Data entries:
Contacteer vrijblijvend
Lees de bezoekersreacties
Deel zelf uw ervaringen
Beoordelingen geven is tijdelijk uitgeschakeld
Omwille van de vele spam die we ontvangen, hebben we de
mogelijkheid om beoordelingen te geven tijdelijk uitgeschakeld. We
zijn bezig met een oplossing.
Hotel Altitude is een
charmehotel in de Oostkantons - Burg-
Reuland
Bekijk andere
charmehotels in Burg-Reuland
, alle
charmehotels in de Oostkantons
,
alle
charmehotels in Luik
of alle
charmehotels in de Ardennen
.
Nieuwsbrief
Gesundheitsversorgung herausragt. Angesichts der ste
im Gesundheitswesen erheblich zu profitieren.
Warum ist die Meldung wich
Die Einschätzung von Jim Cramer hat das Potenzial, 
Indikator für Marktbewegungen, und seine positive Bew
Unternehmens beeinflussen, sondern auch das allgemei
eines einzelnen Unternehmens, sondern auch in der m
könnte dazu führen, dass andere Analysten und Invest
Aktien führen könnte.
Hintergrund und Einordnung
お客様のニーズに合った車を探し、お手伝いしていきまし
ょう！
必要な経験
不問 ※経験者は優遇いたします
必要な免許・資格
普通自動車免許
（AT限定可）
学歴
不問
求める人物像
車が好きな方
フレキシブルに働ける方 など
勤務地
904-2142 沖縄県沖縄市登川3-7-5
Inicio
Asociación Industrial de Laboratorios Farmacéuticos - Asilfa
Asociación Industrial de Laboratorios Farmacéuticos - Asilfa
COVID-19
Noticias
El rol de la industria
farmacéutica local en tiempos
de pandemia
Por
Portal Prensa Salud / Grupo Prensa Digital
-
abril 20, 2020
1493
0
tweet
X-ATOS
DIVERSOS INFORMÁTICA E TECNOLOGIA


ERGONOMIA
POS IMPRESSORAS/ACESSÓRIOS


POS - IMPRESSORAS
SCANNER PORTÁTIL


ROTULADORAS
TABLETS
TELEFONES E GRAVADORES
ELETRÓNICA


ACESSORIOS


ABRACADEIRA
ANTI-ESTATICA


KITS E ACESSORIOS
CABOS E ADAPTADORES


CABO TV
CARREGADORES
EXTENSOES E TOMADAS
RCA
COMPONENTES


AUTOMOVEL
* * *
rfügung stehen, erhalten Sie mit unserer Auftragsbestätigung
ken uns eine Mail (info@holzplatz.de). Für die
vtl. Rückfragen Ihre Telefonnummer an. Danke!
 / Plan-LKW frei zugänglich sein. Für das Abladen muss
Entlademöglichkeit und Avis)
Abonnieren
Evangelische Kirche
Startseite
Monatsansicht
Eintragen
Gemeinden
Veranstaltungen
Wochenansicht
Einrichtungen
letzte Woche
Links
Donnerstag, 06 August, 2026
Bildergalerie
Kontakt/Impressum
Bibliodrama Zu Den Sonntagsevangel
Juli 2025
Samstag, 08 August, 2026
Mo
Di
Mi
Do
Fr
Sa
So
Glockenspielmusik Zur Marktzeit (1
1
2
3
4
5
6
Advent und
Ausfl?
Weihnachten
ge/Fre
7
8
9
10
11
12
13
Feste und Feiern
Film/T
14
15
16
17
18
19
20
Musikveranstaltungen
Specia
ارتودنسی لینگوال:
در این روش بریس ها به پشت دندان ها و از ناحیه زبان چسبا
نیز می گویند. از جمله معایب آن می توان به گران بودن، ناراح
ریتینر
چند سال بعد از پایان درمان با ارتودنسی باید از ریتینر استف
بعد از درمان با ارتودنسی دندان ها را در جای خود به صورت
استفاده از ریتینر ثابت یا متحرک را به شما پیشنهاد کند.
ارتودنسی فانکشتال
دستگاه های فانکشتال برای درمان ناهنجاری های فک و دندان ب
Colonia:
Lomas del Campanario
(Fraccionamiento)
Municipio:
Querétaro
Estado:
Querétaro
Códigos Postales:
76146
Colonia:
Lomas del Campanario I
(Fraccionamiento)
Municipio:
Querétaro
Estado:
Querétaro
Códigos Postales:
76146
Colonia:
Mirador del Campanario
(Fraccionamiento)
...
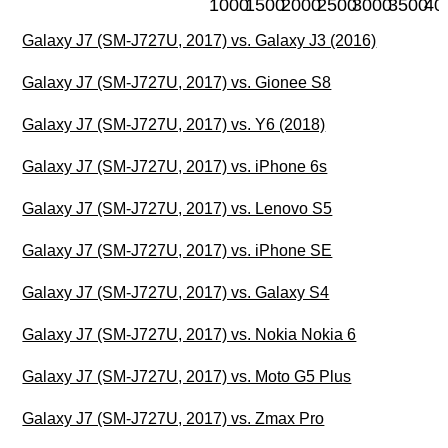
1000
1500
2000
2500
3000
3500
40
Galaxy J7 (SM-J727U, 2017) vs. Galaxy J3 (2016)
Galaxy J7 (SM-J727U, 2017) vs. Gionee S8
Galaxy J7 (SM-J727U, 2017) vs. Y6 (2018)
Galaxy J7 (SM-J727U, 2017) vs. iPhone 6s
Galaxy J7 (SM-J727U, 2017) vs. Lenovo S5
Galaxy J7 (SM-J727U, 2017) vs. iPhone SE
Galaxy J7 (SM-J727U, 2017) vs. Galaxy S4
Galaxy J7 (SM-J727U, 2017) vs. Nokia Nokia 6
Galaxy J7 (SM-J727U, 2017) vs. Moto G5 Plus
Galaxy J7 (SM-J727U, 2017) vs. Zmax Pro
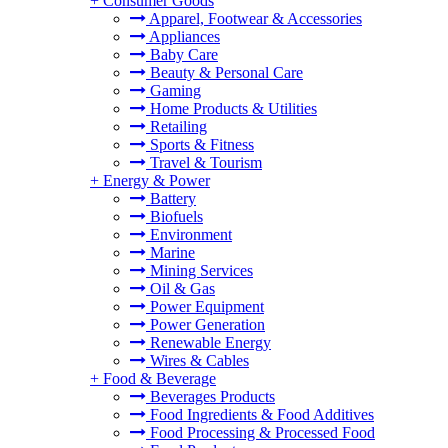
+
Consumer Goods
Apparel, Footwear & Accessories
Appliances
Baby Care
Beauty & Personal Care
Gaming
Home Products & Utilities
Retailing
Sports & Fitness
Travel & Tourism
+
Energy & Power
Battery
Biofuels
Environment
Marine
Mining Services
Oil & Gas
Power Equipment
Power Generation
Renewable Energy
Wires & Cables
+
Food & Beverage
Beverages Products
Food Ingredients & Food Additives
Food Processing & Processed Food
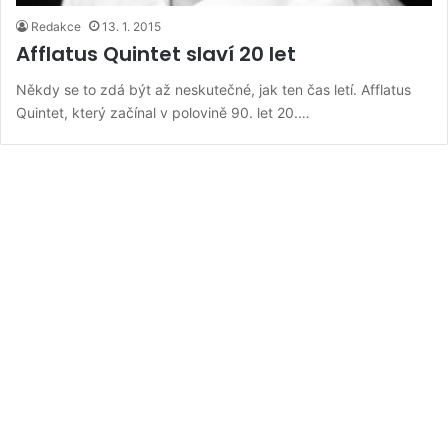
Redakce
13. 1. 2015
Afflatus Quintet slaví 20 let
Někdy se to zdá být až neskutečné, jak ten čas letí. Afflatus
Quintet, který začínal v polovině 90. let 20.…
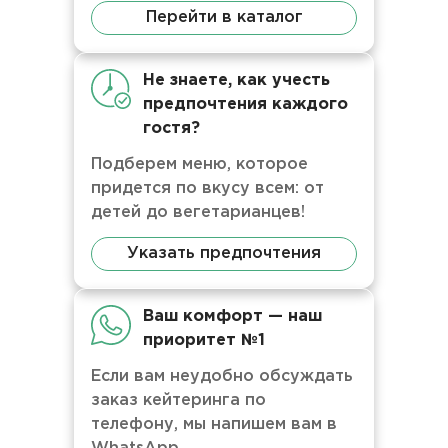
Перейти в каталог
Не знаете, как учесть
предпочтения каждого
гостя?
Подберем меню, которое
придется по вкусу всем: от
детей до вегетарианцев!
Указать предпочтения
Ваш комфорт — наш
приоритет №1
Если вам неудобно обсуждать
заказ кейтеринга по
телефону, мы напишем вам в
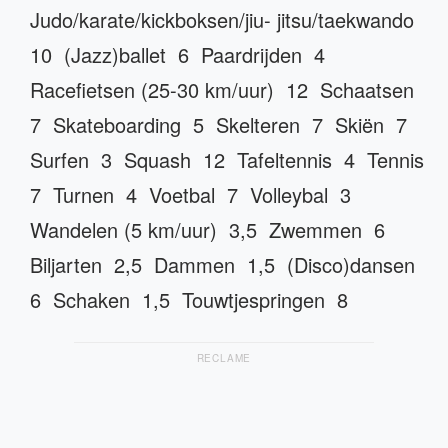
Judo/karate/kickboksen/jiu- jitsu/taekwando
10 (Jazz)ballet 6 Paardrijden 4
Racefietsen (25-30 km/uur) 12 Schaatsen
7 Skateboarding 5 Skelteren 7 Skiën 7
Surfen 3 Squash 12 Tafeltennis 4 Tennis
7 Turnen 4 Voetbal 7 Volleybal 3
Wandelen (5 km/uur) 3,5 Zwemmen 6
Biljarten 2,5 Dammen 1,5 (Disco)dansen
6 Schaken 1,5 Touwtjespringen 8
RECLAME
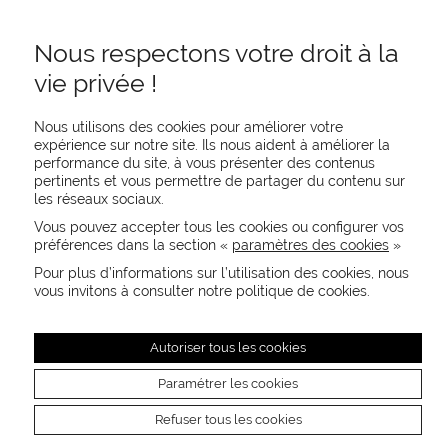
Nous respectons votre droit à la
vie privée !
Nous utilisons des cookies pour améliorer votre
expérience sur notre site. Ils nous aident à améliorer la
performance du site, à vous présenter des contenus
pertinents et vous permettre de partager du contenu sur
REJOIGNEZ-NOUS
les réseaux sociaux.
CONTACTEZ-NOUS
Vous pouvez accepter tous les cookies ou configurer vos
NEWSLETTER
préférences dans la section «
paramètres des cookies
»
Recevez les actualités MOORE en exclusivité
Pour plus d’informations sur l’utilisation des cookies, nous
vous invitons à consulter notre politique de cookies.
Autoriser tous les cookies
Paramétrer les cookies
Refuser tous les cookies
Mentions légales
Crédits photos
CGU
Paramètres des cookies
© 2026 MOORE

▶ [Assigned task]:
Nothing but the lines above from the line with "Подберем меню, которое" up to and including the line with "CONTACTEZ-NOUS" should be returned, exactly as written and without pictures.

▶ [Output]:
Подберем меню, которое
придется по вкусу всем: от
детей до вегетарианцев!
Указать предпочтения
Ваш комфорт — наш
приоритет №1
Если вам неудобно обсуждать
заказ кейтеринга по
телефону, мы напишем вам в
Judo/karate/kickboksen/jiu- jitsu/taekwando
10 (Jazz)ballet 6 Paardrijden 4
Racefietsen (25-30 km/uur) 12 Schaatsen
7 Skateboarding 5 Skelteren 7 Skiën 7
Surfen 3 Squash 12 Tafeltennis 4 Tennis
7 Turnen 4 Voetbal 7 Volleybal 3
Wandelen (5 km/uur) 3,5 Zwemmen 6
Biljarten 2,5 Dammen 1,5 (Disco)dansen
6 Schaken 1,5 Touwtjespringen 8
RECLAME
Nous respectons votre droit à la
vie privée !
Nous utilisons des cookies pour améliorer votre
expérience sur notre site. Ils nous aident à améliorer la
performance du site, à vous présenter des contenus
pertinents et vous permettre de partager du contenu sur
REJOIGNEZ-NOUS
les réseaux sociaux.
CONTACTEZ-NOUS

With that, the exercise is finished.